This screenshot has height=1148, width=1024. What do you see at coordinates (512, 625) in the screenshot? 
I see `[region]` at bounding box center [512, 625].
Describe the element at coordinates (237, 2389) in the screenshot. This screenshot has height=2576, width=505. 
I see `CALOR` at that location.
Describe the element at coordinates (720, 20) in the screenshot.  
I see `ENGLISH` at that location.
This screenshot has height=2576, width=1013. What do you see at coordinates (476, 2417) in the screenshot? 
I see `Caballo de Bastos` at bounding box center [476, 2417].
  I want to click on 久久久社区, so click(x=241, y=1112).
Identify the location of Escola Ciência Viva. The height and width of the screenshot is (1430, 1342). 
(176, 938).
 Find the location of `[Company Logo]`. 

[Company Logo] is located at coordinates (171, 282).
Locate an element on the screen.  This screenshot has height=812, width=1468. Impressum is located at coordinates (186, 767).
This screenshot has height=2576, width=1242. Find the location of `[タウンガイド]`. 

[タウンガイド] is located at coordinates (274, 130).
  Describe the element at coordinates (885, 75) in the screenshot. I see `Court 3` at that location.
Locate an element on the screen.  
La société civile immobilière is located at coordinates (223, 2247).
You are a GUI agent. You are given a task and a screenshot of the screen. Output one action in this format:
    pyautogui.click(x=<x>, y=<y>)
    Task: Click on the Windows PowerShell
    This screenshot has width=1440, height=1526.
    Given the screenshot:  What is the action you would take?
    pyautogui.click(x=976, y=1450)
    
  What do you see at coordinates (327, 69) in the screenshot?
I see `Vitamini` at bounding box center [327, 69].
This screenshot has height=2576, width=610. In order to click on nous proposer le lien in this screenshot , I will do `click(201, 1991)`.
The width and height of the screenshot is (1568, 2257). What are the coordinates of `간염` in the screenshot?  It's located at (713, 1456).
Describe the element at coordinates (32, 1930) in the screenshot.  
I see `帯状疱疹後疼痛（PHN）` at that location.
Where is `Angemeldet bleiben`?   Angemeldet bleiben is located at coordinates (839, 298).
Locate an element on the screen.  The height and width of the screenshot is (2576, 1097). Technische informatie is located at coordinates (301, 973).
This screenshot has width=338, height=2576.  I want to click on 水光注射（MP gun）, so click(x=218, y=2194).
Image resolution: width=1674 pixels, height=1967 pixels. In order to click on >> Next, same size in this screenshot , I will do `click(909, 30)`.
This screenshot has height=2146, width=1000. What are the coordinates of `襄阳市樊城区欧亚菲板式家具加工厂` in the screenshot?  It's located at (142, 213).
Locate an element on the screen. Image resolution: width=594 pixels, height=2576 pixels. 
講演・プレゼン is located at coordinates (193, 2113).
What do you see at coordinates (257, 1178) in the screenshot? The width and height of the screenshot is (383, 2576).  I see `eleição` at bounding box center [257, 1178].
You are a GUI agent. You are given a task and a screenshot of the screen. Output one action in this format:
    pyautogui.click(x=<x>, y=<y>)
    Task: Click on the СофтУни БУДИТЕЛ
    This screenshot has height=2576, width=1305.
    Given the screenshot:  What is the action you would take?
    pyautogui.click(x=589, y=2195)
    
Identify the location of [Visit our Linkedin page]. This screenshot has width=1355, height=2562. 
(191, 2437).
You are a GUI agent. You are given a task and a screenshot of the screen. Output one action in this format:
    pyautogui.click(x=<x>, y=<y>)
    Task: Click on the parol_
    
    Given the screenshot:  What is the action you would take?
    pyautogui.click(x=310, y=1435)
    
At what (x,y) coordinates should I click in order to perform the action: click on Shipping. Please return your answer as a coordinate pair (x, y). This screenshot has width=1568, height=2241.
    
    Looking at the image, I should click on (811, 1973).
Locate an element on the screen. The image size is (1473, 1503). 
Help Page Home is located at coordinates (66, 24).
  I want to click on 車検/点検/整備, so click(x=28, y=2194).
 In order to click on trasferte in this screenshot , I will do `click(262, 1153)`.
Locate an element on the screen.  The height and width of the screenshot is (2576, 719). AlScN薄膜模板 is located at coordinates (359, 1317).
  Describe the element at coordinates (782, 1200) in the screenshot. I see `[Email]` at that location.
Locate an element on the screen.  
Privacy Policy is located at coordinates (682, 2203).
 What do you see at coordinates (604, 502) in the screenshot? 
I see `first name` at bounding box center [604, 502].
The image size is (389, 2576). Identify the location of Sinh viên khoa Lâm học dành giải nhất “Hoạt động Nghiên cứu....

### Work request
In full and without error, retype the entries above.

### Output for this task
This screenshot has height=1148, width=1024. What do you see at coordinates (512, 625) in the screenshot? 
I see `[region]` at bounding box center [512, 625].
Describe the element at coordinates (237, 2389) in the screenshot. This screenshot has height=2576, width=505. 
I see `CALOR` at that location.
Describe the element at coordinates (720, 20) in the screenshot.  
I see `ENGLISH` at that location.
This screenshot has height=2576, width=1013. What do you see at coordinates (476, 2417) in the screenshot? 
I see `Caballo de Bastos` at bounding box center [476, 2417].
  I want to click on 久久久社区, so click(x=241, y=1112).
Identify the location of Escola Ciência Viva. The height and width of the screenshot is (1430, 1342). 
(176, 938).
 Find the location of `[Company Logo]`. 

[Company Logo] is located at coordinates (171, 282).
Locate an element on the screen.  This screenshot has height=812, width=1468. Impressum is located at coordinates (186, 767).
This screenshot has height=2576, width=1242. Find the location of `[タウンガイド]`. 

[タウンガイド] is located at coordinates (274, 130).
  Describe the element at coordinates (885, 75) in the screenshot. I see `Court 3` at that location.
Locate an element on the screen.  
La société civile immobilière is located at coordinates (223, 2247).
You are a GUI agent. You are given a task and a screenshot of the screen. Output one action in this format:
    pyautogui.click(x=<x>, y=<y>)
    Task: Click on the Windows PowerShell
    This screenshot has width=1440, height=1526.
    Given the screenshot:  What is the action you would take?
    pyautogui.click(x=976, y=1450)
    
  What do you see at coordinates (327, 69) in the screenshot?
I see `Vitamini` at bounding box center [327, 69].
This screenshot has height=2576, width=610. In order to click on nous proposer le lien in this screenshot , I will do `click(201, 1991)`.
The width and height of the screenshot is (1568, 2257). What are the coordinates of `간염` in the screenshot?  It's located at (713, 1456).
Describe the element at coordinates (32, 1930) in the screenshot.  
I see `帯状疱疹後疼痛（PHN）` at that location.
Where is `Angemeldet bleiben`?   Angemeldet bleiben is located at coordinates (839, 298).
Locate an element on the screen.  The height and width of the screenshot is (2576, 1097). Technische informatie is located at coordinates (301, 973).
This screenshot has width=338, height=2576.  I want to click on 水光注射（MP gun）, so click(x=218, y=2194).
Image resolution: width=1674 pixels, height=1967 pixels. In order to click on >> Next, same size in this screenshot , I will do `click(909, 30)`.
This screenshot has height=2146, width=1000. What are the coordinates of `襄阳市樊城区欧亚菲板式家具加工厂` in the screenshot?  It's located at (142, 213).
Locate an element on the screen. Image resolution: width=594 pixels, height=2576 pixels. 
講演・プレゼン is located at coordinates (193, 2113).
What do you see at coordinates (257, 1178) in the screenshot? The width and height of the screenshot is (383, 2576).  I see `eleição` at bounding box center [257, 1178].
You are a GUI agent. You are given a task and a screenshot of the screen. Output one action in this format:
    pyautogui.click(x=<x>, y=<y>)
    Task: Click on the СофтУни БУДИТЕЛ
    This screenshot has height=2576, width=1305.
    Given the screenshot:  What is the action you would take?
    pyautogui.click(x=589, y=2195)
    
Identify the location of [Visit our Linkedin page]. This screenshot has width=1355, height=2562. 
(191, 2437).
You are a GUI agent. You are given a task and a screenshot of the screen. Output one action in this format:
    pyautogui.click(x=<x>, y=<y>)
    Task: Click on the parol_
    
    Given the screenshot:  What is the action you would take?
    pyautogui.click(x=310, y=1435)
    
At what (x,y) coordinates should I click in order to perform the action: click on Shipping. Please return your answer as a coordinate pair (x, y). This screenshot has width=1568, height=2241.
    
    Looking at the image, I should click on (811, 1973).
Locate an element on the screen. The image size is (1473, 1503). 
Help Page Home is located at coordinates (66, 24).
  I want to click on 車検/点検/整備, so click(x=28, y=2194).
 In order to click on trasferte in this screenshot , I will do `click(262, 1153)`.
Locate an element on the screen.  The height and width of the screenshot is (2576, 719). AlScN薄膜模板 is located at coordinates (359, 1317).
  Describe the element at coordinates (782, 1200) in the screenshot. I see `[Email]` at that location.
Locate an element on the screen.  
Privacy Policy is located at coordinates (682, 2203).
 What do you see at coordinates (604, 502) in the screenshot? 
I see `first name` at bounding box center [604, 502].
The image size is (389, 2576). Identify the location of Sinh viên khoa Lâm học dành giải nhất “Hoạt động Nghiên cứu....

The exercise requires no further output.